Christian Catalini, co-creator of Facebook's Libra Project, warned on Friday that Stripe's Tempo and Circle's arc could be commercially successful, but at the expense of Crypto's decentralisation ideals.
Released in 2019, Libra was a bold bid in Meta to create a global digital currency backed by a stable basket of assets. The project promised to make payments as seamless as messaging, but sparked an immediate backlash from regulators concerned about financial sovereignty, systematic risks and user privacy. By 2022, Libra had been renamed Diem to reset its images – was closed and its assets were sold.
Catalini, who served as Libra's chief economist, used a September 5th thread on X to revisit the project's early compromises and explain why they are important. He said the original open design, developed along with Harvard Economist Scott Cominers, was reduced to a short appendix after months of regulatory negotiations.
The first major retreat he wrote was abandoning non-radical wallets. Regulators have insisted on “clear boundaries.” This means a responsible intermediary who can contact and be penalized if a problem arises.
For supervisors, the world where users truly have their own money was out of control because it was used for interim finance. “For them, killing independence was not a choice, it was a clear need,” he recalls.
Catalini focused on irony. Today, Open Networks is developing blockchain-specific compliance tools that have been able to address these concerns more effectively than traditional frameworks. However, at the time, Libra was forced to remove decentralization. This is the change he described as an early signal where corporate-led projects are headed.
His wider lessons were tough: “As long as you have a single throat to suffocate, or a committee of those, you can't really rewire the system. What's worse, the network with architects lives on borrowed time.”
Spotlight arc and tempo
Catalini placed the tempo and circle arcs of Stripe in that context. Both are new blockchains explicitly designed for payments, advertised as Stablecoin First Infrastructure for businesses and fintech.
Circle launched ARC on August 12th, presenting it as a Layer-1 network built for Stablecoin Finance. Unlike public chains that rely on volatile gas tokens, ARC uses USDC as fees, providing predictable dollar-induced costs.
It integrates built-in forex engines, promises sub-second finality and includes opt-in privacy features. The circle said the ARC will support cross-border payments, on-chain credit systems, tokenized capital markets and programmable automated payments.
A few weeks later, Stripe and Paradigm announced their tempo on September 4th, describing it as a payment-first blockchain that can process over 100,000 transactions per second.

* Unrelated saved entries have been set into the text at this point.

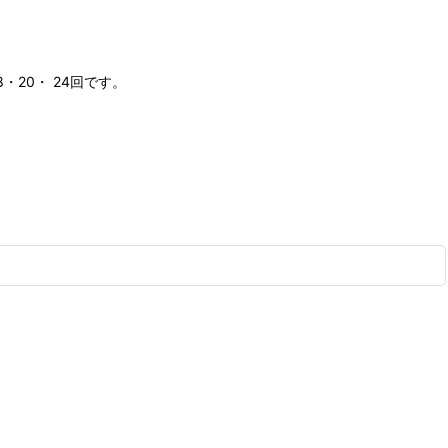
20・ 24回です。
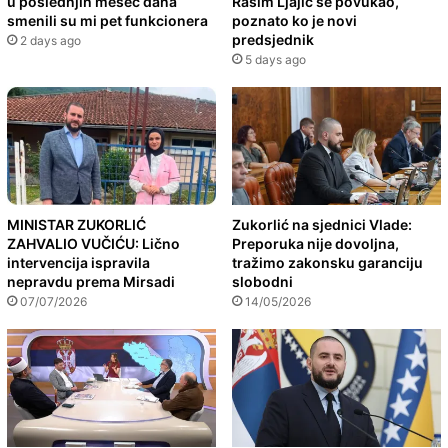
u poslednjih mesec dana
Rasim Ljajić se povukao,
smenili su mi pet funkcionera
poznato ko je novi
predsjednik
2 days ago
5 days ago
MINISTAR ZUKORLIĆ
Zukorlić na sjednici Vlade:
ZAHVALIO VUČIĆU: Lično
Preporuka nije dovoljna,
intervencija ispravila
tražimo zakonsku garanciju
nepravdu prema Mirsadi
slobodni
07/07/2026
14/05/2026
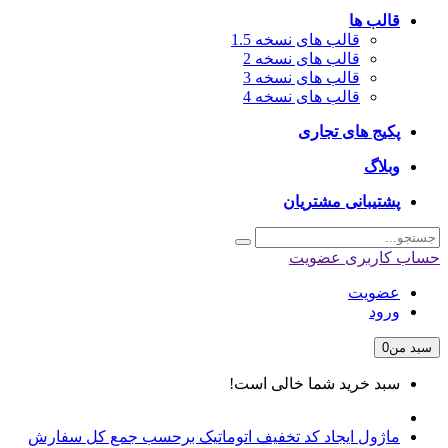
قالب ها
قالب های نسخه 1.5
قالب های نسخه 2
قالب های نسخه 3
قالب های نسخه 4
پکیج های تجاری
وبلاگ
پشتیبانی مشتریان
حساب کاربری
عضویت
عضویت
ورود
سبد من
0
سبد خرید شما خالی است!
ماژول ایجاد کد تخفیف اتوماتیک برحسب جمع کل سفارش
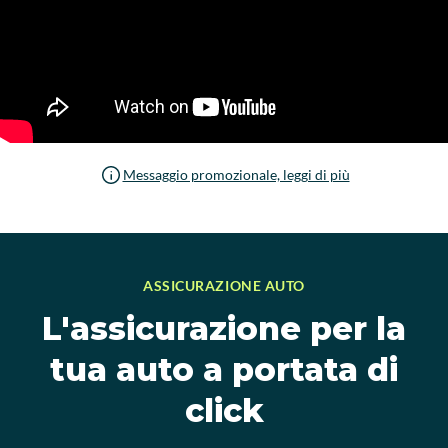
Messaggio promozionale, leggi di più
ASSICURAZIONE AUTO
L'assicurazione per la
tua auto a portata di
click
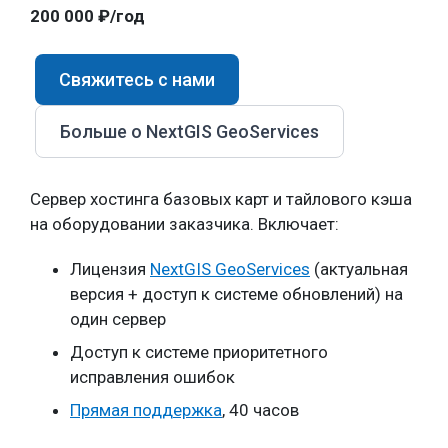
200 000 ₽/год
Свяжитесь с нами
Больше о NextGIS GeoServices
Сервер хостинга базовых карт и тайлового кэша
на оборудовании заказчика. Включает:
Лицензия
NextGIS GeoServices
(актуальная
версия + доступ к системе обновлений) на
один сервер
Доступ к системе приоритетного
исправления ошибок
Прямая поддержка
, 40 часов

The network is EVM compatible and features dedicated payment lanes to support memos and access lists, allowing users to pay both transactions and gas on any Stablecoin. According to Stripe, early design partners include Visa, Deutsche Bank, Revolut, Nubank, Shopify, Openai, Anthropic, and Doordash.
Both projects were sold as steps towards mainstream stubcoin payments. But for Catalini, they raised deeper concerns.
A revolution or a failed coup?
Catalini argued that corporate-led chains such as ARC and Tempo Risk are simply restructuring the old financial system that is responsible for new players. Instead of banishing card networks and banks, he warned that the fintech giant could be promoted to the same advantage. “The throne has new residents, but it will be the same throne,” he wrote.
He also predicted that such networks would be geopolitical fractures, and that it would be unlikely that Western and Eastern blocks would share a single, business-driven infrastructure. As a result, he said he was a competing financial empire, not a defender of the Borderless System Crypto, which early supporters of Crypto had envisioned.
Ultimately, Katarini described the striped tempo as a “referendum on the ghosts of Libra.” If it flourished, he suggested, it might prove that Libra failed because of timing, not because of design – and that the dream of open and unauthorized money was driven out by a more practical and centralized solution.